FanumTag
This project was initiated to solve specific technical and domain challenges. Building a privacy‑first captioning and tagging engine capable of offline inference across multiple formats while maintaining a sleek cross‑platform UI.

About This Project
Building a privacy‑first captioning and tagging engine capable of offline inference across multiple formats while maintaining a sleek cross‑platform UI.
Integrated vision‑language models (SMOLVLM2, Qwen2‑VL) and KeyBERT in a modular Tauri/Rust backend, added OCR for documents, and built a responsive SolidJS interface with batch processing and progress tracking.
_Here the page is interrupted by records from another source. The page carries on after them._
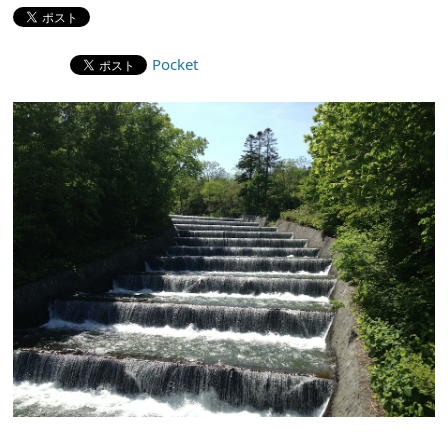
Pocket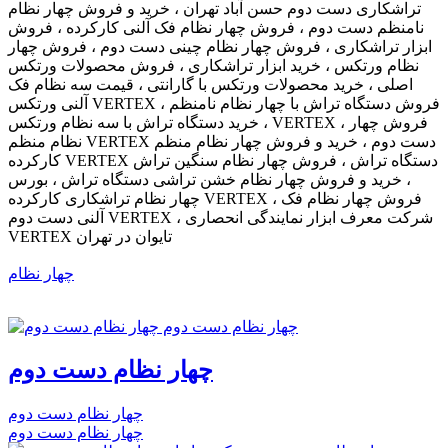
تراشکاری دست دوم حسن آباد تهران ، خرید و فروش چهار نظام
نامنظم دست دوم ، فروش چهار نظام فک آلنی کارکرده ، فروش
ابزار تراشکاری ، فروش چهار نظام چینی دست دوم ، فروش چهار
نظام ورتکس ، خرید ابزار تراشکاری ، فروش محصولات ورتکس
اصلی ، خرید محصولات ورتکس با گارانتی ، قیمت سه نظام فک
آلنی ورتکس VERTEX ، فروش دستگاه تراش با چهار نظام نامنظم
، خرید دستگاه تراش با سه نظام ورتکس VERTEX ، فروش چهار
نظام منظم VERTEX دست دوم ، خرید و فروش چهار نظام منظم
کارکرده VERTEX دستگاه تراش ، فروش چهار نظام سنگین تراش
، خرید و فروش چهار نظام خشن تراشی دستگاه تراش ، بورس
چهار نظام تراشکاری کارکرده VERTEX ، فروش چهار نظام فک
آلنی دست دوم VERTEX ، شرکت معرف ابزار نمایندگی انحصاری
VERTEX تایوان در تهران
چهار نظام
چهار نظام دست دوم
چهار نظام دست دوم
چهار نظام دست دوم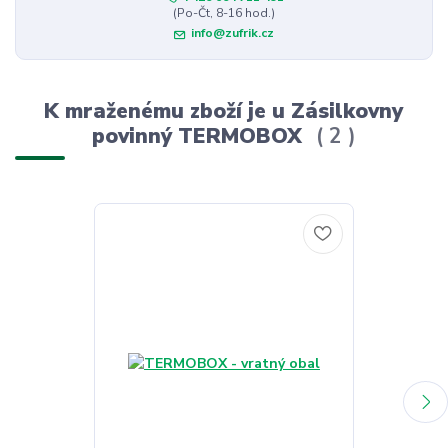
(Po-Čt, 8-16 hod.)
info@zufrik.cz
K mraženému zboží je u Zásilkovny
povinný TERMOBOX
2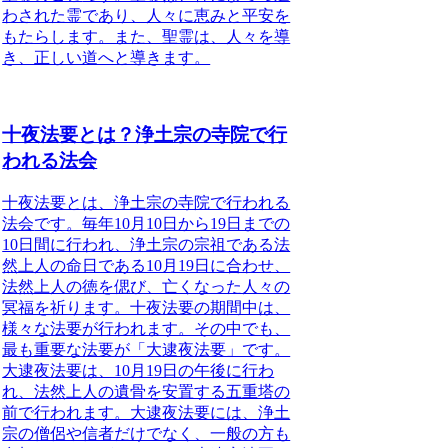
わされた霊であり、人々に恵みと平安を
もたらします。また、聖霊は、人々を導
き、正しい道へと導きます。
十夜法要とは？浄土宗の寺院で行
われる法会
十夜法要とは、浄土宗の寺院で行われる
法会
です。毎年10月10日から19日までの
10日間に行われ、浄土宗の宗祖である法
然上人の命日である10月19日に合わせ、
法然上人の徳を偲び、亡くなった人々の
冥福を祈ります。十夜法要の期間中は、
様々な法要が行われます。その中でも、
最も重要な法要が「大逮夜法要」です。
大逮夜法要は、10月19日の午後に行わ
れ、法然上人の遺骨を安置する五重塔の
前で行われます。大逮夜法要には、浄土
宗の僧侶や信者だけでなく、一般の方も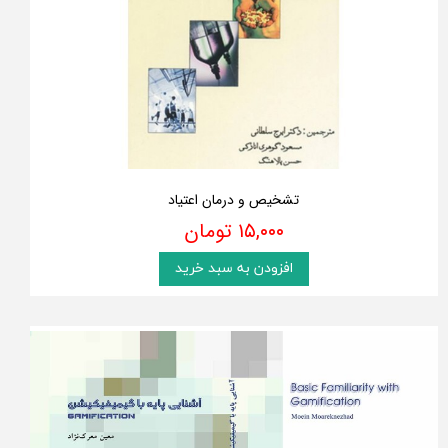
تشخیص و درمان اعتیاد
۱۵,۰۰۰ تومان
افزودن به سبد خرید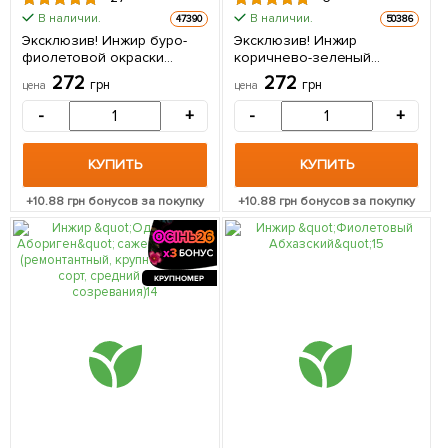
В наличии.
В наличии.
47390
50386
Эксклюзив! Инжир буро-
Эксклюзив! Инжир
фиолетовой окраски
коричнево-зеленый
"Шервуд" (Sherwood)
"Голиаф" (Goliath)
272
272
грн
грн
цена
цена
(премиальный,
(премиальный,
высокоурожайный сорт
крупноплодный,
-
+
-
+
среднепозднего срока
морозостойкий) 1 саженец
созревания) 1 саженец в
в упаковке
упаковке
КУПИТЬ
КУПИТЬ
+
10.88
грн бонусов за покупку
+
10.88
грн бонусов за покупку
КРУПНОМЕР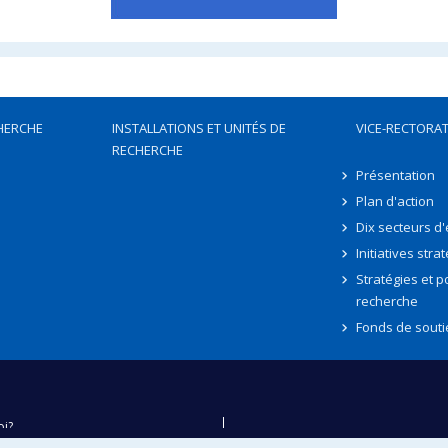
HERCHE
INSTALLATIONS ET UNITÉS DE
VICE-RECTORAT
RECHERCHE
Présentation
Plan d'action
Dix secteurs d
Initiatives stra
Stratégies et po
recherche
Fonds de souti
oi?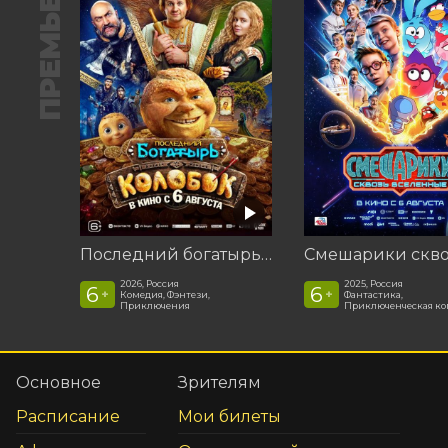
ПРЕМЬЕРА
Последний богатырь. Колобок
2026, Россия
2025, Россия
6
6
+
+
Комедия, Фэнтези,
Фантастика,
Приключения
Приключенческая к
Основное
Зрителям
Расписание
Мои билеты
Offered a fast, offline captioning tool that respects user privacy and extends beyond simple image tagging.
Backend Developer
2024
Public
Personal
Technology Stack
Project Story
Building a privacy‑first captioning and tagging engine capable of offline inference across multiple formats while maintaining a sleek cross‑platform UI.
Integrated vision‑language models (SMOLVLM2, Qwen2‑VL) and KeyBERT in a modular Tauri/Rust backend, added OCR for documents, and built a responsive SolidJS interface with batch processing and progress tracking.
Offered a fast, offline captioning tool that respects user privacy and extends beyond simple image tagging.
Insights & Takeaways
Highlights
- Case study content natively baked into the project dataset.
- Clear storytelling built around the specific problems faced and the technologies used.
Challenges
- Strict focus on performance and maintainability.
- Selecting standard tools to ensure scalability: Python, Rust, Tauri, SolidJS, Tailwind CSS, KeyBERT, SMOLVLM2, Qwen2-VL
- Integrated vision‑language models (SMOLVLM2, Qwen2‑VL) and KeyBERT in a modular Tauri/Rust backend, added OCR for documents, and built a responsive SolidJS interface with batch processing and progress tracking.
Lessons Learned
- Offered a fast, offline captioning tool that respects user privacy and extends beyond simple image tagging.